#### Data for review ####

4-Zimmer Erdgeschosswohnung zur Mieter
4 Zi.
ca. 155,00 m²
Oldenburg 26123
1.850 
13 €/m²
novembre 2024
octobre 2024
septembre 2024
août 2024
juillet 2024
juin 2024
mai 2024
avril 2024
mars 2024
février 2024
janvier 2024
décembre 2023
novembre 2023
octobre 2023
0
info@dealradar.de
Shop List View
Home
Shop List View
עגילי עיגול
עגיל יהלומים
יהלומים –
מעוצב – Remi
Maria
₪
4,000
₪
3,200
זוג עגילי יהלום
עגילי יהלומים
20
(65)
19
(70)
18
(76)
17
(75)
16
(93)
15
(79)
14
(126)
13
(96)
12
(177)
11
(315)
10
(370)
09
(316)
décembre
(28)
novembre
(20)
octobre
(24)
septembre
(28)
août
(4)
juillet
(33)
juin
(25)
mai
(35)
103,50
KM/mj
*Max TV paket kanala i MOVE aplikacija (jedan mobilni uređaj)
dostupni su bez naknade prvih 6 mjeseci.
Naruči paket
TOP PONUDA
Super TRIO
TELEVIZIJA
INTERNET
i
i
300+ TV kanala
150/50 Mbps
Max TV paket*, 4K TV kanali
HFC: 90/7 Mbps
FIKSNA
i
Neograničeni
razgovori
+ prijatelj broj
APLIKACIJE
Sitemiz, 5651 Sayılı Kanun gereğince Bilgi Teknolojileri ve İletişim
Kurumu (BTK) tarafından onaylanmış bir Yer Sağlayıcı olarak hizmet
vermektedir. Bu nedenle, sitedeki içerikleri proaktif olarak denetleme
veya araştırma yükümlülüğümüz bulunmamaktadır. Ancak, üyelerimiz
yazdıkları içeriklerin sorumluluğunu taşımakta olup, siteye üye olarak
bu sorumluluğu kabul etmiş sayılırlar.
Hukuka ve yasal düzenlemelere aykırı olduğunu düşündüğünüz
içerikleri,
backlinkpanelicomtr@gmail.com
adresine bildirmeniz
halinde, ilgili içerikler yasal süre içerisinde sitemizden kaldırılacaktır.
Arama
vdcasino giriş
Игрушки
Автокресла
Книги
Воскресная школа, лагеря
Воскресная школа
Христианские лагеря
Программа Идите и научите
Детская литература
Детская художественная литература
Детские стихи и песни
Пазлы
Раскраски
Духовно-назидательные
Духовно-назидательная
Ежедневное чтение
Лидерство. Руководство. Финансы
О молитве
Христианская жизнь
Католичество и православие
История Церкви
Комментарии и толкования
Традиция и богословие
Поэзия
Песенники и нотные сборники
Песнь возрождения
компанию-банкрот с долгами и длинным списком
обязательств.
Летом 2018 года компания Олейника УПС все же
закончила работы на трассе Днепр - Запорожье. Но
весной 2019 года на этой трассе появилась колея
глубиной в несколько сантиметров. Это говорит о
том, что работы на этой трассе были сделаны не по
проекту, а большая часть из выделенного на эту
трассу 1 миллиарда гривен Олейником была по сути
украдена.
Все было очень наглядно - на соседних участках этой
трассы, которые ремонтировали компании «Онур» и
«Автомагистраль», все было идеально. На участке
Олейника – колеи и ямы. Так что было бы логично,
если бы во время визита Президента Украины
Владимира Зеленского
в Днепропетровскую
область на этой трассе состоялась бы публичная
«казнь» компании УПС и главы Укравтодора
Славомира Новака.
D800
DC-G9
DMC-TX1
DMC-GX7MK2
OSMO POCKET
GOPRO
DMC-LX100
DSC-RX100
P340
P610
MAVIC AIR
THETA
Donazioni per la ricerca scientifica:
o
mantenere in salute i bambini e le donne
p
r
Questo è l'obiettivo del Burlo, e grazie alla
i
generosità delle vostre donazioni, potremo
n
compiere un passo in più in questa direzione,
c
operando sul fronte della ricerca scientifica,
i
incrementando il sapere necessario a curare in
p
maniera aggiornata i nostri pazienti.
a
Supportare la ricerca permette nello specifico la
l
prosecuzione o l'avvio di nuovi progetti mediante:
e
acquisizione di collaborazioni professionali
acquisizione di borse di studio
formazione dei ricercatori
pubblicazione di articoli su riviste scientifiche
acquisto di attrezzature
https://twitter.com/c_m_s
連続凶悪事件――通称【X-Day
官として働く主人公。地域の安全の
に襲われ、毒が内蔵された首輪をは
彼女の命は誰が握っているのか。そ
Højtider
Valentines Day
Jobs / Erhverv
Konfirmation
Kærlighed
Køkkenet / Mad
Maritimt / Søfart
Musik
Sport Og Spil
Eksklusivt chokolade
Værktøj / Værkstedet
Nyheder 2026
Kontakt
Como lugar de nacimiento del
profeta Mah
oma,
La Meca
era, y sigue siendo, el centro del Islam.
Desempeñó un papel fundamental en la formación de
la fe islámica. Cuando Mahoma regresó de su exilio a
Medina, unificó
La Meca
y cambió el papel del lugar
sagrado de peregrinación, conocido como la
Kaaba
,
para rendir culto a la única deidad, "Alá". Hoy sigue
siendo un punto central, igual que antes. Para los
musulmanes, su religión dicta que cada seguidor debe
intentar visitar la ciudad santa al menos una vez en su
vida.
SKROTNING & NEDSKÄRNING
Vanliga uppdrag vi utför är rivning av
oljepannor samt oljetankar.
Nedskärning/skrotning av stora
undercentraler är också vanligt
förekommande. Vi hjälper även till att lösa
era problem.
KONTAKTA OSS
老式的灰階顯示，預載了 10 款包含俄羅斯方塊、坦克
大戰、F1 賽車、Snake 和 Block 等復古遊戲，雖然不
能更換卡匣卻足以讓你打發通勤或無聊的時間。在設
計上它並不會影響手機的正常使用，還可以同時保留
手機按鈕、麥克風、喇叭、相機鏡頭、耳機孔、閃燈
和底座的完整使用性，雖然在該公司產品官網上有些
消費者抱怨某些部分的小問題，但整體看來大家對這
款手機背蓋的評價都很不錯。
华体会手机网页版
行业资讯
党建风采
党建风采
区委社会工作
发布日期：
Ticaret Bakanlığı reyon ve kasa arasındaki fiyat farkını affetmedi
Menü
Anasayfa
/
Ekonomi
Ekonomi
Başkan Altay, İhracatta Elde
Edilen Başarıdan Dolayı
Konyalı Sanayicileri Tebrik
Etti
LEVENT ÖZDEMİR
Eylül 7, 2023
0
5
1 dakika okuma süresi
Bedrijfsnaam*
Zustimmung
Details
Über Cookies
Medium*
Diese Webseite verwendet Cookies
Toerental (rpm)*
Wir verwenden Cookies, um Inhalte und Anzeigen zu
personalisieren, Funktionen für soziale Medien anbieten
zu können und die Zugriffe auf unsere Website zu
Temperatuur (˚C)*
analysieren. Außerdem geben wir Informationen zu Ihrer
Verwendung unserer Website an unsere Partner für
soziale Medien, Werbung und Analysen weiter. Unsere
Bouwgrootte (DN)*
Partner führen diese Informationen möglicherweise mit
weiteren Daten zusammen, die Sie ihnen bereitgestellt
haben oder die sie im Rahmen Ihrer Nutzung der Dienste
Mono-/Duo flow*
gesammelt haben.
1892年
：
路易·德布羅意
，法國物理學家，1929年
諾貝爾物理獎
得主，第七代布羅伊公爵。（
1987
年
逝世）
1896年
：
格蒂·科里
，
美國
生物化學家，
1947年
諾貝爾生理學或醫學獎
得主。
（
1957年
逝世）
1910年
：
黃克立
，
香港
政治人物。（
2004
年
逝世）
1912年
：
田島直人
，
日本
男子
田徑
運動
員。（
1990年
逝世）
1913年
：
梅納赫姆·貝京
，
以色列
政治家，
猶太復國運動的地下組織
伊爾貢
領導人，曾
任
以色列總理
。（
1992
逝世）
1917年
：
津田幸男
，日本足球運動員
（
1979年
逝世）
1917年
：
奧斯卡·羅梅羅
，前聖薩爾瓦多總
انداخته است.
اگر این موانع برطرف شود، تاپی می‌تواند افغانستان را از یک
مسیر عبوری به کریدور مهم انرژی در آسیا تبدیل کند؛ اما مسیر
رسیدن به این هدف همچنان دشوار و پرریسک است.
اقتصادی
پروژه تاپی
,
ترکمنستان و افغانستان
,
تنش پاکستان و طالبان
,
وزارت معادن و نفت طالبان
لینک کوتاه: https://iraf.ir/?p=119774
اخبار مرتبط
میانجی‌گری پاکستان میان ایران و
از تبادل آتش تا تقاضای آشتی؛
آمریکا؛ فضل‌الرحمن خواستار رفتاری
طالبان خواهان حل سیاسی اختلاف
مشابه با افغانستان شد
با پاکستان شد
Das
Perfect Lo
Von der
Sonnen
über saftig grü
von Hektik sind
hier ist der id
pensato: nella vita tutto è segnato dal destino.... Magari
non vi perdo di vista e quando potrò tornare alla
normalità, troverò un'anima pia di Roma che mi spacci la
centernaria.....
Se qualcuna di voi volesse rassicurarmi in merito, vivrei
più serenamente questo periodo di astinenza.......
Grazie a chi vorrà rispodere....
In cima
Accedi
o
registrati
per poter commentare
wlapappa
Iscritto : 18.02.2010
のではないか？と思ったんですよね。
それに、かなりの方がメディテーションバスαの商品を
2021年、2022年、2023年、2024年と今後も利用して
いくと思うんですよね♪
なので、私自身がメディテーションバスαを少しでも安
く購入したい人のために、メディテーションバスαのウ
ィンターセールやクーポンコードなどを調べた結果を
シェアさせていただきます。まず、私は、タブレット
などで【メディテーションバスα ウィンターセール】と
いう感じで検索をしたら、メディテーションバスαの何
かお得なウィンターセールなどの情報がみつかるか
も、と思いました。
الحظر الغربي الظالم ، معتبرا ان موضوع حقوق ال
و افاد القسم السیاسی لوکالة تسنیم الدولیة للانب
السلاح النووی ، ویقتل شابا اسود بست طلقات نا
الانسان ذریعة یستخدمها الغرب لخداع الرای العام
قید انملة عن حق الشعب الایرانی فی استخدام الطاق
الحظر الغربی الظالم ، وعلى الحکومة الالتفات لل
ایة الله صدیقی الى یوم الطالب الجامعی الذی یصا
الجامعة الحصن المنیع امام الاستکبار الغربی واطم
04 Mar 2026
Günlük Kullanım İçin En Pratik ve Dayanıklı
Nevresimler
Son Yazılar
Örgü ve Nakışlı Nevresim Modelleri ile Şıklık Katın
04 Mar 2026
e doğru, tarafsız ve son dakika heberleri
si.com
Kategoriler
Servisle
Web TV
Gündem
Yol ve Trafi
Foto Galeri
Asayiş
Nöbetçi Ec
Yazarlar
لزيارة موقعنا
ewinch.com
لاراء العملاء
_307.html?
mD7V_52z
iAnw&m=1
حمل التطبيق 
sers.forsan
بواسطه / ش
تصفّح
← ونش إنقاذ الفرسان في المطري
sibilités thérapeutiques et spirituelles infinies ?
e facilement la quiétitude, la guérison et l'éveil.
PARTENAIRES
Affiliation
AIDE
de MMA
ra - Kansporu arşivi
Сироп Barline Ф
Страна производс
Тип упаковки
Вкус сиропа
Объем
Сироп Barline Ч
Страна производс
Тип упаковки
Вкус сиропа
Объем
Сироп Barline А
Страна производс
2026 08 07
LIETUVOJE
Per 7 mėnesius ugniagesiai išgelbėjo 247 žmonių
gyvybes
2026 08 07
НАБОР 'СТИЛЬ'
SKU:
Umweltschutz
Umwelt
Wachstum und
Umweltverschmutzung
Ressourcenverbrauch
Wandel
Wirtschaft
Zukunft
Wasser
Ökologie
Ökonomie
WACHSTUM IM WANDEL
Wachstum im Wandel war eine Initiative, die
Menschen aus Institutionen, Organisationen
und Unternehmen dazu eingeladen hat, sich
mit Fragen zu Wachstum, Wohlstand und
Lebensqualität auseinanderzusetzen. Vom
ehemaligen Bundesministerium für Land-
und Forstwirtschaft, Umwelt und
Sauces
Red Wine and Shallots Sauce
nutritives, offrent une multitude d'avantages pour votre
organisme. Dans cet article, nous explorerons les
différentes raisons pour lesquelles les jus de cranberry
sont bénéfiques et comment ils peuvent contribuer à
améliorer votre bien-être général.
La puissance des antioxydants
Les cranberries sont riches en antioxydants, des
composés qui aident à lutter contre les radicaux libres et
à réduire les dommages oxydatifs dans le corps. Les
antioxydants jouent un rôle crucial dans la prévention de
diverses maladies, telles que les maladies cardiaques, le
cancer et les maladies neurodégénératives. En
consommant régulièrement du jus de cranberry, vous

####

### The problem:
Your answer should consist of the count of lines in the listing that hold the word "soziale", with nothing else.

### Output:
2